Method of retrieving tagged documents

Publication number:

US20160378745A1

Publication date:

2016-12-29

Application number:

14/545,850

Filed date:

2015-06-29

Abstract:

Documents and in particular PDF documents are made available to people with disabilities using an algorithm which obtains an original tag containing content to be used to identify text, inspecting text containing the tag while ignoring any leading or trailing spaces or special characters, obtaining dominant identifying text, searching the entire document for text using the same identifying text, accumulating text runs until a change in such text is found, and placing accumulated text in a tag similar to that used by the original tag.

Inventors:

Asham Elrayess 2 🇨🇦 Kanata, Canada

Interested in similar patents?

Get notified when new applications in this technology area are published.

Create Free Alert

Classification:

Description

This invention relates to a method for making documents accessible to people with disabilities.

In particular, the invention relates to a method, which employs an algorithm for making PDF documents accessible to people with disabilities. Such documents need to be tagged as a pre-requisite for being accessible. The method described herein improves the efficiency of tagging under certain circumstances.

The algorithm employed by the method reduces the amount of time required to retrieve PDF documents (and potentially other file formats) by using tagging information that the user has already specified and tagging similar pieces of content in the documents.
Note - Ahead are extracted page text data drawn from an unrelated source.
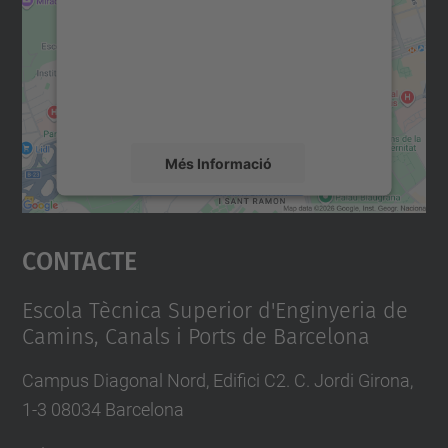
Utilitzem un servei de tercers per incrustar
contingut del mapa que pugui recollir dades
sobre la vostra activitat. Reviseu-ne els
detalls i accepteu el servei per veure el
mapa.
Més Informació
Accepta
Contacte
powered by
Usercentrics Consent
Management Platform
Escola Tècnica Superior d'Enginyeria de
Camins, Canals i Ports de Barcelona
Campus Diagonal Nord, Edifici C2. C. Jordi Girona,
1-3 08034 Barcelona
It currently uses the font information of the text to identify text to be tagged in a similar manner.

In general, the algorithm performs the steps of:

obtaining an original tag containing tagging information used to identify text;

inspecting the text containing the tag;

searching an entire document for the text using the tagging information;

once the identifying text is found, accumulating text runs until a change in the identifying text is found; and

placing accumulated text in a tag similar to that used by the original tag.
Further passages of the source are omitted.